## Your instructions:
Your reply should be the entries, output word for word, with each picture omitted.
*** Opening Source data ***
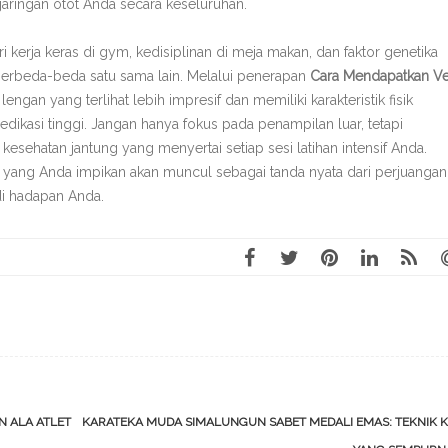
jaringan otot Anda secara keseluruhan.
i kerja keras di gym, kedisiplinan di meja makan, dan faktor genetika
n berbeda-beda satu sama lain. Melalui penerapan
Cara Mendapatkan V
ngan yang terlihat lebih impresif dan memiliki karakteristik fisik
dikasi tinggi. Jangan hanya fokus pada penampilan luar, tetapi
esehatan jantung yang menyertai setiap sesi latihan intensif Anda.
 yang Anda impikan akan muncul sebagai tanda nyata dari perjuangan
i hadapan Anda.
N ALA ATLET
KARATEKA MUDA SIMALUNGUN SABET MEDALI EMAS: TEKNIK K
*** Closing Source data ***
## Exercise solution:
jaringan otot Anda secara keseluruhan.
i kerja keras di gym, kedisiplinan di meja makan, dan faktor genetika
n berbeda-beda satu sama lain. Melalui penerapan
Cara Mendapatkan V
ngan yang terlihat lebih impresif dan memiliki karakteristik fisik
dikasi tinggi. Jangan hanya fokus pada penampilan luar, tetapi
esehatan jantung yang menyertai setiap sesi latihan intensif Anda.
 yang Anda impikan akan muncul sebagai tanda nyata dari perjuangan
i hadapan Anda.
N ALA ATLET
KARATEKA MUDA SIMALUNGUN SABET MEDALI EMAS: TEKNIK K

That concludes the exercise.